If they had accidentally posted a picture of_ Renata Scotto_, I'd kind of understand it (weren't Freni and Scotto often mistaken for each other back in the late 1960's and the 1970's)?


----------



## Revitalized Classics (Oct 31, 2018)

Bellinilover said:


> If they had accidentally posted a picture of_ Renata Scotto_, I'd kind of understand it (weren't Freni and Scotto often mistaken for each other back in the late 1960's and the 1970's)?


J B Steane wrote that Scotto, Moffo, Freni, Sciutti all came to prominence to around the same time and might be confused since they were all singing light soprano roles and he acknowledged they were quite different when you got to know their singing better.


----------



## Bellinilover (Jul 24, 2013)

Oh, yeah! I do remember that line from THE GRAND TRADITION.


----------



## Revitalized Classics (Oct 31, 2018)

Bellinilover said:


> Oh, yeah! I do remember that line from THE GRAND TRADITION.


That's the one - I enjoy that book. It's an interesting snapshot.

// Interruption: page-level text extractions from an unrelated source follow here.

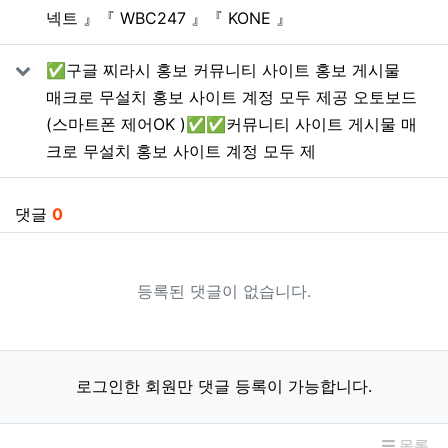
넥트 』『 WBC247 』『 KONE 』
✅구글 찌라시 홍보 커뮤니티 사이트 홍보 게시물
매크로 무설치 홍보 사이트 계정 모두 제공 오토보드
(스마트폰 제어OK )✅✅커뮤니티 사이트 게시물 매
크로 무설치 홍보 사이트 계정 모두 제
댓글
0
등록된 댓글이 없습니다.
로그인한 회원만 댓글 등록이 가능합니다.
목록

It covered 1900-1970, published in '74. Therefore, Steane couldn't know that eventually only Sciutti would stick to the lighter rep they shared, that Moffo's career challenges had been imminent and recovery was going to be difficult, that Scotto would be singing Gioconda and Lady Macbeth within the decade and that Freni had about thirty more years left on stage!


----------



## Palimpsests (Feb 16, 2020)

......deleted......


----------



## Palimpsests (Feb 16, 2020)

Freni at her freshest and most charming, as Susanna in Le nozze di Figaro (Glyndebourne 1962):


----------



## SONNET CLV (May 31, 2014)

If I had ever had to name my favorite opera singer (of any voice type) -- and, sadly, I never had to; nobody has ever asked me such a thing -- I would immediately have responded with the name Mirella Freni. She was the embodiment of vocal beauty, in my opinion. I was saddened to hear of her death.

I returned to one of my favorite discs in homage to her voice and her character: the Decca recording 417 577-2, Puccini's Madama Butterfly with Pavarotti, Ludwig, Kerns, the Wiener Philharmoniker conducted by Herbert von Karajan, and, of course, Mirella Freni in the title role. I've never been a big fan of Karajan recordings, but this is one I treasure. To admit that my favorite operatic moment remains the love duet in _Butterfly_ leads me to confess that the "Bimba dagli occhi..." of this recording ranks as my top choice. I've heard many _Butterflies_ but have never been as moved by the love duet as in this recording.









And her other work is excellent, too.

A great loss to opera, to music, and to humanity. Rest in peace, dear Mirella. But be assured that your voice shall continue to ring triumphantly in my listening room, as long as I have ears to hear. There are few sounds as glorious.


----------